General Petraeus's Field Manual has excellent counsel about census-taking: "Population control includes determining who lives in an area and what they do. . . Establishing control normally begins with conducting a census and issuing identification cards. . . Census tasks include establishing who resides in which building and each household's family head."

Afghans have national ID cards, but they don't have biometric data on them. Even the Afghan Army and Police haven't included biometrics on their ID cards, which permits the all too frequent instances of insurgents wearing police or army uniforms infiltrating.

The U.S. forces have even failed to undertake cheap, common-sense measures. For example, number the houses in each village. A very brave Afghan cop I met in Khost province in 2008, Sergeant Arafat, who goes by one name, came up with this one. So when an IED went off, he could call the Americans and say, "Explosion near house 20, men are running out of house 32," and so on. But as far as I know, this idea has not been replicated.

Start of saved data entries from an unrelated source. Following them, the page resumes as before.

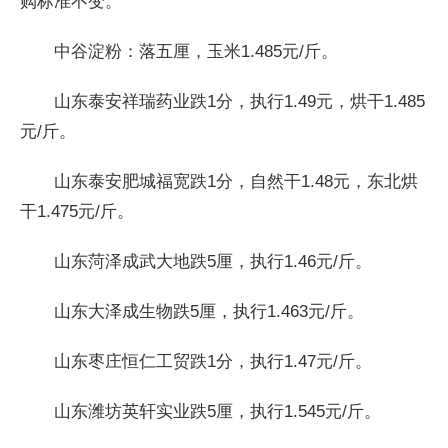
购标准不变。
中谷淀粉：落五厘，玉米1.485元/斤。
山东泰安祥瑞药业跌1分，执行1.49元，烘干1.485
元/斤。
山东泰安肥城福宽跌1分，自然干1.48元，东北烘
干1.475元/斤。
山东菏泽成武大地跌5厘，执行1.46元/斤。
山东大泽成生物跌5厘，执行1.463元/斤。
山东枣庄恒仁工贸跌1分，执行1.47元/斤。
山东潍坊英轩实业跌5厘，执行1.545元/斤。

Finally, the Afghan justice system is more or less nonexistent. Illiterate judges don't know the Afghan penal code—or don't want to know it—so they free IED cells, heroin smugglers and child rapists apprehended by our forces or Afghan forces. A bribe gets just about any type of criminal out of jail.

The words "martial law" do not occur in Gen. Petraeus's field manual. But it's time to think about declaring martial law in Kandahar, Helmand, Zabul and probably some of the eastern provinces as well. The laws should be simple, clear, constantly announced on the radio and strictly enforced. Some will object that this violates Afghan sovereignty. So be it. Afghanistan isn't France—and even France needed a coup to save it, in May 1958.

Too expensive to do? Or too expensive not to do? Perhaps our results to date in Afghanistan answer the questions.